Married first to Heinrich Kalman, the father of her only child, Elizabeth. Kalman was an abusive husband. Katherine Wagner Keller, her niece, tells of when Mary's daughter, Elizabeth, was a child and was crawling around and teething, she needed something to chew on and so her mother gave her a teaspoon. Elizabeth was playing in the yard and her mother forgot about the spoon. Her husband was angry with her because she couldn't find the spoon so he beat her and hit her so hard on her head that she had a big open wound. She left him and told her family she would take a beating from no man -- even if she had to get married a dozen times. She divorced Kalman.
Married a second time to another abusive man--whose name I don't know and for whom we have found no record in the Evangelische Familienbuch. Katherine Wagner Keller remembers that as a young child she and her mother went with a wagon to the house where Mary was living with her second husband--she was leaving him. Mary and Elizabeth, her sister, kept putting things in the wagon and the husband kept taking them off. He didn't want Mary to leave. He had two girls in their early teens--the younger one cried that she didn't want Mary to leave. The older one wasn't saddened at the leaving of her stepmother.
Michael Wagner came home from the war to be with his children--his first wife had died. As Katherine relates it, "they didn't get married, they went together." They were together a short time and then he took her home. He told her he couldn't stand the smell of a woman. "She probably didn't know how else to explain it. It was the monthly he couldn't stand--the smell of blood. He was in the war."

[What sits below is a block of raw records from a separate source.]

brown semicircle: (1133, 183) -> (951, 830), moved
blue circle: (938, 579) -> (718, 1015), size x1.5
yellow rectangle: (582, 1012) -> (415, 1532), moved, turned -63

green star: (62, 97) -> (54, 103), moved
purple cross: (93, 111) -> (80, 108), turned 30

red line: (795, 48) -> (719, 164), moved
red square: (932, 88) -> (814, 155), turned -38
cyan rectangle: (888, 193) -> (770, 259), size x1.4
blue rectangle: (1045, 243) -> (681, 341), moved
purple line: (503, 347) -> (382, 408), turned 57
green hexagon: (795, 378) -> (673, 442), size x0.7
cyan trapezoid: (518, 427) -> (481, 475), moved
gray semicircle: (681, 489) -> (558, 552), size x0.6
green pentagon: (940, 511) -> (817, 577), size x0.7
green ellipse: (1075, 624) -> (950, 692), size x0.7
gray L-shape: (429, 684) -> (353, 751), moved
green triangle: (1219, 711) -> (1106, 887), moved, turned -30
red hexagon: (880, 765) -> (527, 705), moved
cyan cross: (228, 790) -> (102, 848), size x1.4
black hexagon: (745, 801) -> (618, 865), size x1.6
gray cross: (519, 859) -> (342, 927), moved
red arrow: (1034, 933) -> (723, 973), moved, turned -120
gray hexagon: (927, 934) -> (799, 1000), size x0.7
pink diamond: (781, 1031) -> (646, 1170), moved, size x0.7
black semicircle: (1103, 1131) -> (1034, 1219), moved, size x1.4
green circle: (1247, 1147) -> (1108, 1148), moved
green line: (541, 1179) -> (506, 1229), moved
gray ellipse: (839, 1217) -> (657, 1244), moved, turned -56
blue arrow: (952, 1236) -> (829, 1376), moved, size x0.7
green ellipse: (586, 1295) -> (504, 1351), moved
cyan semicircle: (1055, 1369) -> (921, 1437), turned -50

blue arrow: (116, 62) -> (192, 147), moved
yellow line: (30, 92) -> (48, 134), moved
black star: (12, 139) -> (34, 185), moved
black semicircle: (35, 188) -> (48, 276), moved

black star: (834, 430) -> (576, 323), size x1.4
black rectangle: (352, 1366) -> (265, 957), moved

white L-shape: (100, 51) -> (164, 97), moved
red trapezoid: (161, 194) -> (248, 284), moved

Mary decided to come back to the States. As Katherine tells the story, "The day she left was early morning. Uncle Mike lived right next door to us. He knew she was leaving. So as she went by his door, he grabbed her by the arm and pulled her in. He got her to stay with him. He got over the sickness he had (smell of blood problem). So in the morning, Aunt Mary came over to us. I remember it well. When Grandma saw her, she said, 'where are you coming from?' She told her 'next door." Grandma was mad. She swore at her and said 'didn't you have enough? He brought you back!' In a short time the whole family left for the States. Aunt Mary had a little land--not much. But they knew it would be enough for them to all come if they sold it. He didn't have enough for the whole family (his three daughters and son). So you see, if it hadn't been for her, they would not have come to the USA. But they didn't appreciate it. Aunt Mary had a kind heart. She just had a way where she, at times, was abrupt."